> **Brief**
Apart from the pictures, every entry below must be given again exactly.

[Stored records]
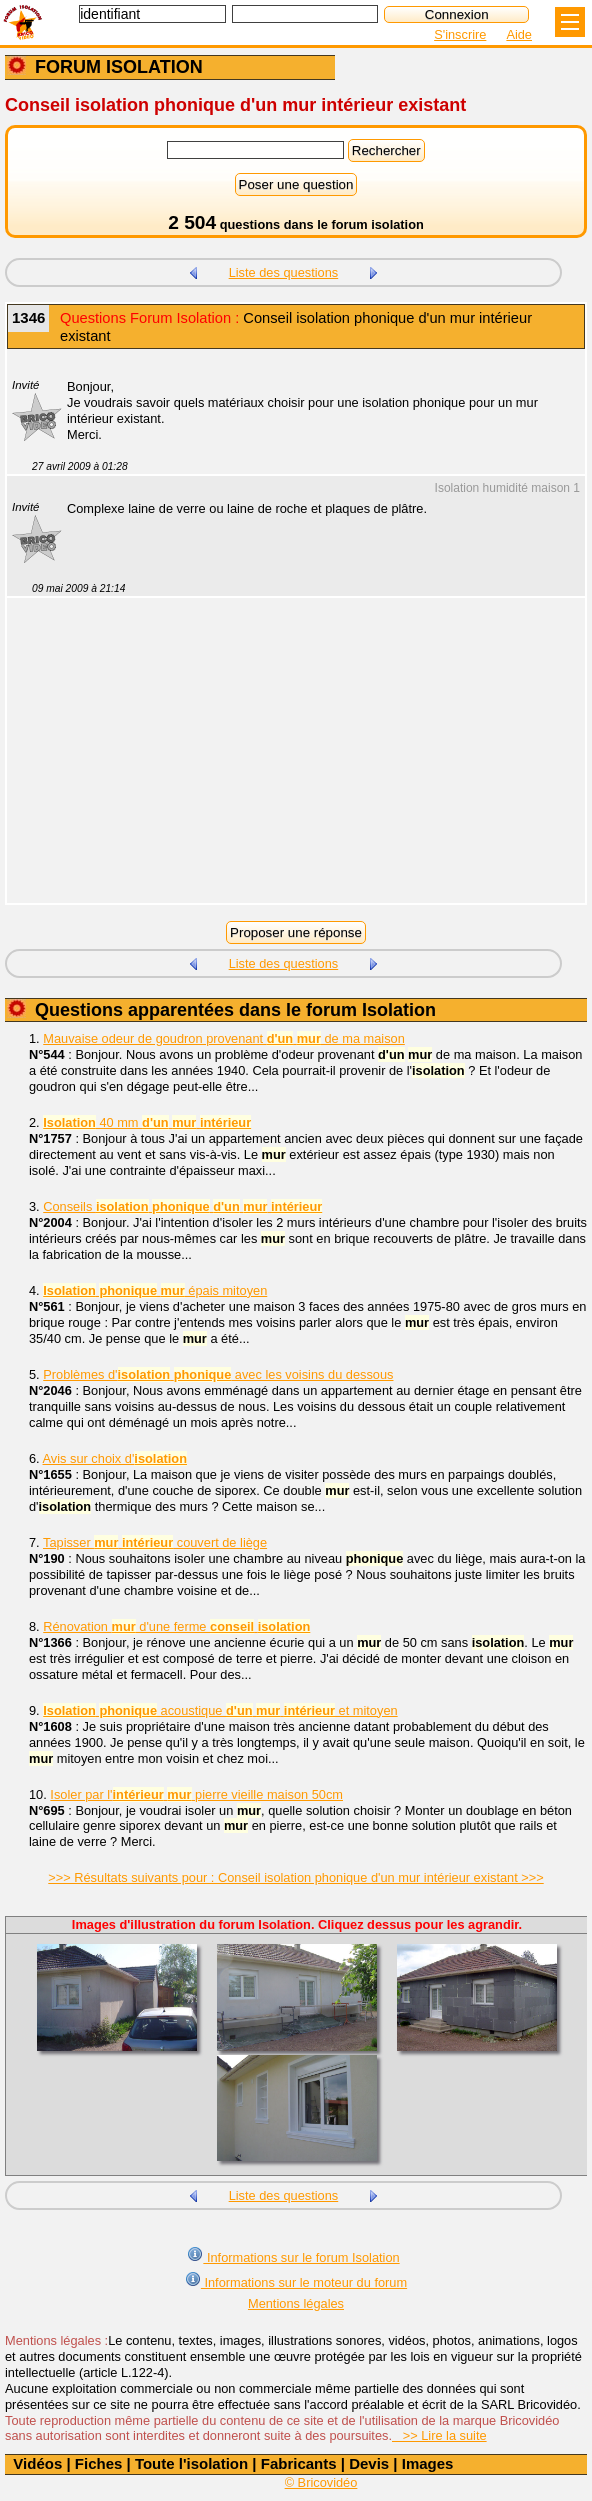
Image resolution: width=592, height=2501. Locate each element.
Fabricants (299, 2463)
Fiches (99, 2463)
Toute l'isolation (191, 2463)
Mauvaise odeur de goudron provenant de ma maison (224, 1038)
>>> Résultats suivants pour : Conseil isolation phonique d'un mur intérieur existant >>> (295, 1877)
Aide (519, 34)
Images (428, 2463)
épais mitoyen (155, 1290)
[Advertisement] (286, 763)
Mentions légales (296, 2303)
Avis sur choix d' (115, 1458)
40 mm (147, 1122)
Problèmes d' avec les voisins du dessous (218, 1374)
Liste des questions (284, 272)
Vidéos (37, 2463)
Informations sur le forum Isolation (293, 2255)
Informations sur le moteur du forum (296, 2280)
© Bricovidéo (321, 2482)
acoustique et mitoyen (220, 1710)
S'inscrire (460, 34)
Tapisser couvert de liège (155, 1542)
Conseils (182, 1206)
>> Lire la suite (439, 2435)
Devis (369, 2463)
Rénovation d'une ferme (176, 1626)
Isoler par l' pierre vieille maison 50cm (196, 1794)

> **Written answer**
Image resolution: width=592, height=2501. Locate each element.
Fabricants (299, 2463)
Fiches (99, 2463)
Toute l'isolation (191, 2463)
Mauvaise odeur de goudron provenant de ma maison (224, 1038)
>>> Résultats suivants pour : Conseil isolation phonique d'un mur intérieur existant >>> (295, 1877)
Aide (519, 34)
Images (428, 2463)
épais mitoyen (155, 1290)
[Advertisement] (286, 763)
Mentions légales (296, 2303)
Avis sur choix d' (115, 1458)
40 mm (147, 1122)
Problèmes d' avec les voisins du dessous (218, 1374)
Liste des questions (284, 272)
Vidéos (37, 2463)
Informations sur le forum Isolation (293, 2255)
Informations sur le moteur du forum (296, 2280)
© Bricovidéo (321, 2482)
acoustique et mitoyen (220, 1710)
S'inscrire (460, 34)
Tapisser couvert de liège (155, 1542)
Conseils (182, 1206)
>> Lire la suite (439, 2435)
Devis (369, 2463)
Rénovation d'une ferme (176, 1626)
Isoler par l' pierre vieille maison 50cm (196, 1794)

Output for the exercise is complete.